ADMISSION EN DOCTORAT : l'illégale SUBORDINATION À UN SEUIL MINIMAL DE FINANCEMENT
Une école doctorale n’est pas compétente pour conditionner l’admission en doctorat à la détention d’un seuil minimal de financement. En effet, aucune disposition statutaire ou réglementaire ne prévoyait la possibilité de conditionner l’accès au doctorat à la détention de ressources minimales. De plus, si une école doctorale a le pouvoir de fixer un plafond d’encadrement des doctorants, elle ne peut déléguer cette mission à un collège d’études doctorales.
Dans une décision du 21 novembre 2024, la Cour administrative d’appel de Lyon a ainsi confirmé la position du tribunal administratif de Lyon (Tribunal administratif de Grenoble, 4ème Chambre, 19 octobre 2023, 2104614) au motif que la réglementation des conditions d’accès au doctorat ne prévoit pas que les écoles doctorales puissent exiger des futurs doctorants un montant minimal de ressources et que la réglementation des conditions d’encadrement des doctorants ne peut pas être déléguée à un collège d’études doctorales (CAA Lyon, 6ème ch., 21 novembre 2024, n°23LY03905)
Par cette décision notable, la Cour Administrative d’Appel de Lyon ajoute une garantie supplémentaire pour les droits des doctorants, en ce qu’elle juge recevable le recours en excès de pouvoir contre des dispositions internes d’un règlement intérieur lorsque ces mesures sont impératives.
L’acceptation par le juge du contrôle des MESURES IMPÉRATIVES DANS UN RÈGLEMENT INTÉRIEUR
Par délibération du 8 juin 2021, le conseil du Collège des études doctorales de l'Université Grenoble Alpes a, en application de l'article 20 des statuts de ce collège, approuvé son règlement intérieur.
Deux enseignants-chercheurs ont contesté certaines dispositions du règlement intérieur du Collège des études doctorales de l’Université de Grenoble Alpes, au motif qu’elles fixaient des exigences trop restrictives concernant le financement des études doctorales en dehors du cadre légal national et qu’elles prévoyaient arbitrairement le plafonnement du nombre de doctorants par un directeur de thèse.

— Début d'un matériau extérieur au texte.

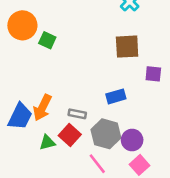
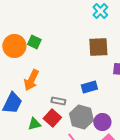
orange circle: (22, 25) -> (14, 46), moved
orange arrow: (42, 108) -> (31, 80), moved

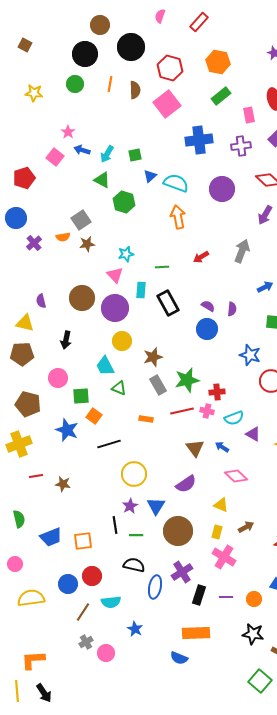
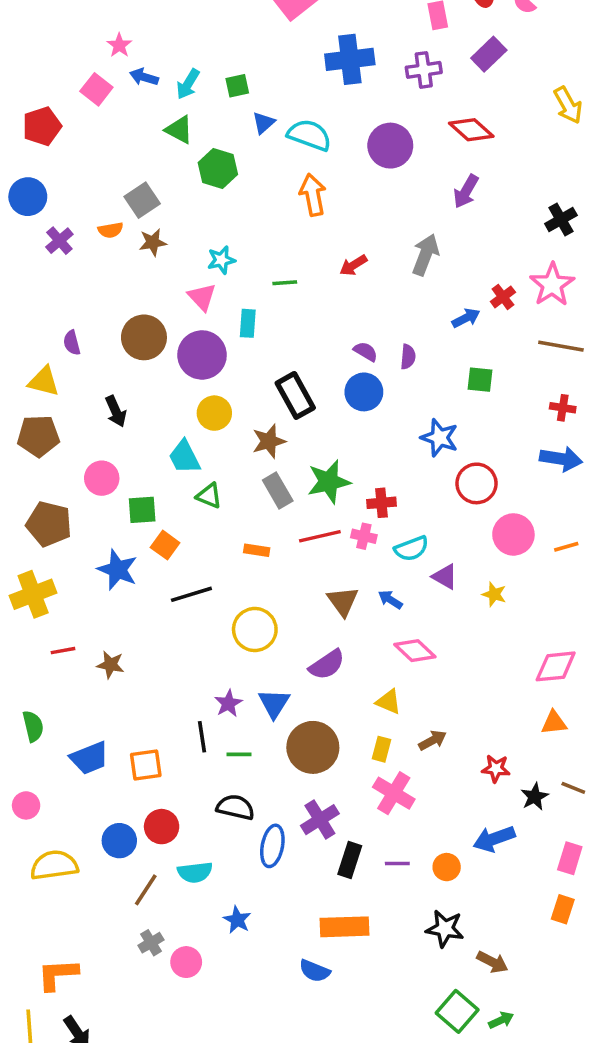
black rectangle: (168, 303) -> (295, 395), moved
black arrow: (66, 340) -> (116, 411), turned -36
yellow circle: (134, 474) -> (255, 629), moved

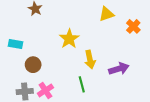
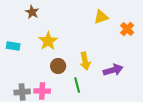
yellow star: (69, 39) -> (48, 41), moved
brown circle: (33, 65) -> (58, 66), moved
pink cross: (45, 90) -> (42, 91), turned 35

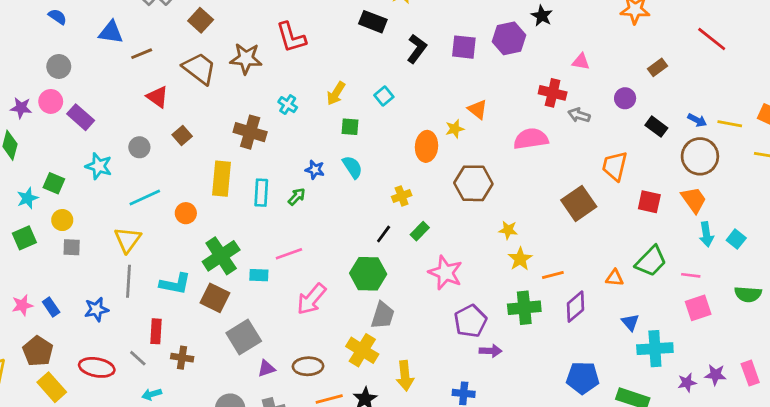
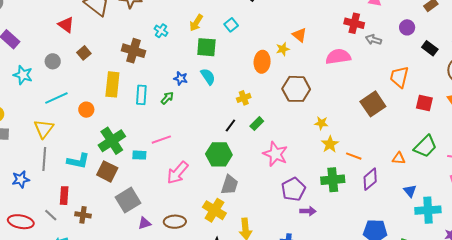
green square: (350, 127) -> (206, 47), size x1.5
orange line: (553, 275) -> (354, 156), turned 35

Par un jugement du 19 octobre 2023, le Tribunal administratif de Grenoble a annulé les dispositions contestées, que la délibération du conseil du Collège des études doctorales de l’Université Grenoble Alpes approuvait.
Cette dernière a interjeté appel de ce jugement.
Par une décision en date du 21 novembre 2024, la Cour administrative d’appel de Lyon a jugé recevable la requête des requérants au motif que les dispositions d'un règlement intérieur, bien qu'interne, peuvent faire l'objet d'un recours pour excès de pouvoir, si elles contiennent des mesures impératives affectant les droits et obligations des doctorants.
Or, les dispositions en l’espèce constituaient des mesures impératives en ce qu’elles conditionnaient d’une part, l’admission au doctorat à la détention d’un financement dédié et d’autre part en ce qu’elles imposaient aux écoles doctorales, un plafond de doctorants.
La subordination illégale de l’admission en doctorat à un seuil minimal de financement
La Cour administrative d’appel de Lyon a jugé que c’est à bon droit que la juridiction de première instance a annulé l’article 3 du règlement intérieur contesté, relatif à la subordination de l’admission en doctorat à des ressources égales au SMIC.
Pour ce faire, elle a considéré que d’une part, aucune disposition statutaire ou réglementaire ne prévoyait la possibilité de conditionner l’accès au doctorat à la détention de ressources minimales. En effet, l’article 11 de l'arrêté ministériel du 25 mai 2016 ne conditionne pas l’admission et l’inscription en doctorat à un niveau de ressource. Celui-ci prévoit uniquement une vérification par le directeur de l’école doctorale des conditions financières à chaque inscription.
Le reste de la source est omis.